Could you please explain how to find the slope using the definition of derivative of the function y=2*sqrt(x)
http://tutorial.math.lamar.edu/Classes/CalcI/DefnOfDerivative.aspx
Certainly! To find the slope using the definition of the derivative, we need to find the limit of the average rate of change of the function as the interval over which we calculate the rate of change approaches zero.
The average rate of change over an interval [a, a+h] is given by the formula:
average rate of change = (f(a+h) - f(a)) / (a+h - a)
In this case, the function is y = 2√x. Let's calculate the average rate of change using this formula.
First, substitute f(a+h) and f(a) into the formula:
average rate of change = (2√(a+h) - 2√a) / (a+h - a)
Simplify the expression:
average rate of change = (2√(a+h) - 2√a) / h
Now, we want to find the limit of this expression as h approaches zero. To do that, let's simplify further.
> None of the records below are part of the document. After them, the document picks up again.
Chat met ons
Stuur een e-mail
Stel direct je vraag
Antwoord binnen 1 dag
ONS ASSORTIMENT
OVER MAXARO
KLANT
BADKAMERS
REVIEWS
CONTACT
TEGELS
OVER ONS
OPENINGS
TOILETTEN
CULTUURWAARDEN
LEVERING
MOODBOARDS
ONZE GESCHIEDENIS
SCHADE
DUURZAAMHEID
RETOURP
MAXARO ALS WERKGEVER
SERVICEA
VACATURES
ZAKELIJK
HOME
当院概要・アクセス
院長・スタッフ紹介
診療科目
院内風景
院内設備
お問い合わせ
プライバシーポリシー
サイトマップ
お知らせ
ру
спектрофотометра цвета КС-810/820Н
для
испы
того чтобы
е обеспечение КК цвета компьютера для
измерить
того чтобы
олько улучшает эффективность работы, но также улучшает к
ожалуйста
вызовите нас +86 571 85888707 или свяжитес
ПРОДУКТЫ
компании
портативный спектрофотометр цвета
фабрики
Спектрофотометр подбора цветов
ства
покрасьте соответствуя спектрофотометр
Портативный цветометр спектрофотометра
Multiply both the numerator and denominator by the conjugate of the numerator, which is (2√(a+h) + 2√a):
average rate of change = [(2√(a+h) - 2√a) * (2√(a+h) + 2√a)] / (h * (2√(a+h) + 2√a))
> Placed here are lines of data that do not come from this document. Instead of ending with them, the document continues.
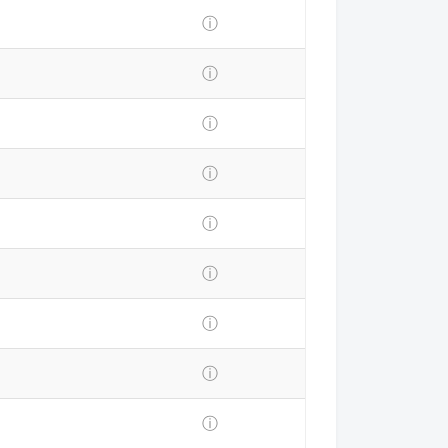
ⓘ
ⓘ
ⓘ
ⓘ
ⓘ
ⓘ
ⓘ
ⓘ
ⓘ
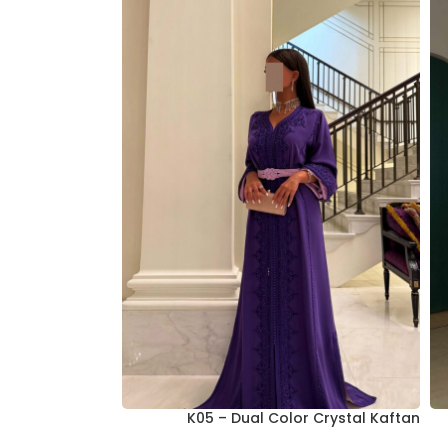
K05 – Dual Color Crystal Kaftan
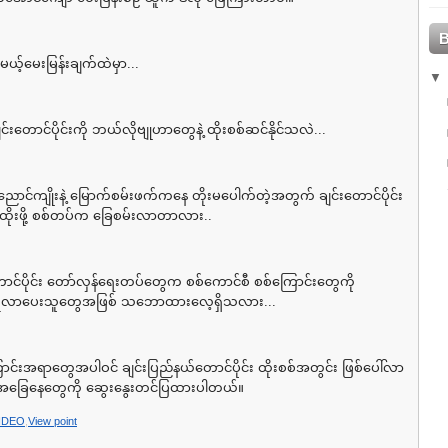
်မယ့်မေးမြန်းချက်ထဲမှာ...
်းတောင်ပိုင်းကို ဘယ်လိုဗျုဟာတွေနဲ့ ထိုးစစ်ဆင်နိုင်သလဲ...
ညောင်ကျိုးနဲ့ မြောက်စမ်းဖက်ကနေ တိုးမပေါက်တဲ့အတွက် ချင်းတောင်ပိုင်း
ု ထိုးဖို့ စစ်တပ်က ခြေစမ်းလာတာလား..
းတောင်ပိုင်း တော်လှန်ရေးတပ်တွေက စစ်ကောင်စီ စစ်ကြောင်းတွေကို
လာပေးသူတွေအဖြစ် သဘောထားလေ့ရှိသလား...
ောင်းအရာတွေအပါဝင် ချင်းပြည်နယ်တောင်ပိုင်း ထိုးစစ်အတွင်း ဖြစ်ပေါ်လာ
ရေးအခြေနေတွေကို ဆွေးနွေးတင်ပြထားပါတယ်။
IDEO
,
View point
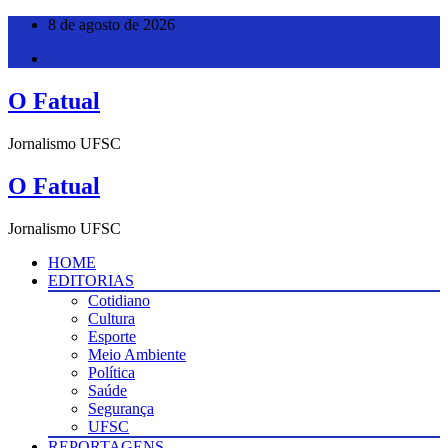
Pular
8 de agosto de 2026
para
o
conteúdo
O Fatual
Jornalismo UFSC
O Fatual
Jornalismo UFSC
HOME
EDITORIAS
Cotidiano
Cultura
Esporte
Meio Ambiente
Política
Saúde
Segurança
UFSC
REPORTAGENS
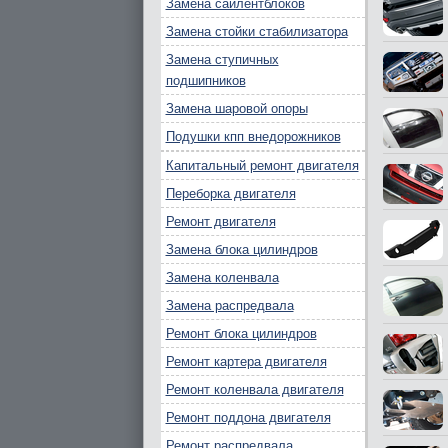
Замена сайлентблоков
Замена стойки стабилизатора
Замена ступичных
подшипников
Замена шаровой опоры
Подушки кпп внедорожников
Капитальный ремонт двигателя
Переборка двигателя
Ремонт двигателя
Замена блока цилиндров
Замена коленвала
Замена распредвала
Ремонт блока цилиндров
Ремонт картера двигателя
Ремонт коленвала двигателя
Ремонт поддона двигателя
Ремонт распредвала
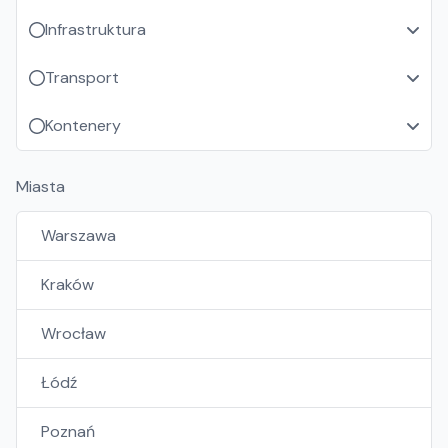
Infrastruktura
Transport
Kontenery
Miasta
Warszawa
Kraków
Wrocław
Łódź
Poznań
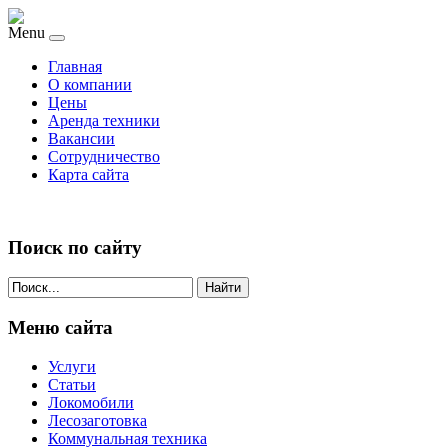
Menu
Главная
О компании
Цены
Аренда техники
Вакансии
Сотрудничество
Карта сайта
Поиск по сайту
Найти
Меню сайта
Услуги
Статьи
Локомобили
Лесозаготовка
Коммунальная техника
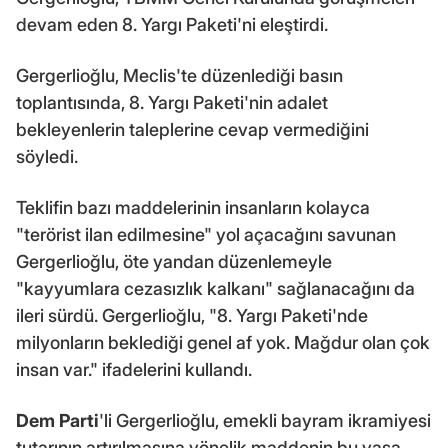
devam eden 8. Yargı Paketi'ni eleştirdi.
Gergerlioğlu, Meclis'te düzenlediği basın
toplantısında, 8. Yargı Paketi'nin adalet
bekleyenlerin taleplerine cevap vermediğini
söyledi.
Teklifin bazı maddelerinin insanların kolayca
"terörist ilan edilmesine" yol açacağını savunan
Gergerlioğlu, öte yandan düzenlemeyle
"kayyumlara cezasızlık kalkanı" sağlanacağını da
ileri sürdü. Gergerlioğlu, "8. Yargı Paketi'nde
milyonların beklediği genel af yok. Mağdur olan çok
insan var." ifadelerini kullandı.
Dem Parti
'li Gergerlioğlu, emekli bayram ikramiyesi
tutarının artırılmasına yönelik maddenin bu yasa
Using the difference of squares formula, simplify the numerator:
average rate of change = [4(a+h) - 4a] / (h * (2√(a+h) + 2√a))
Simplify further:
average rate of change = 4h / (h * (2√(a+h) + 2√a))
Cancel out the h terms:
average rate of change = 4 / (2√(a+h) + 2√a)
Finally, take the limit as h approaches zero:
limit as h approaches 0 of (4 / (2√(a+h) + 2√a)) = 4 / (2√a + 2√a)
Simplify the expression:
limit as h approaches 0 of (4 / (2√a + 2√a)) = 2 / √a
Therefore, the slope of the function y = 2√x using the definition of the derivative is given by 2 / √a.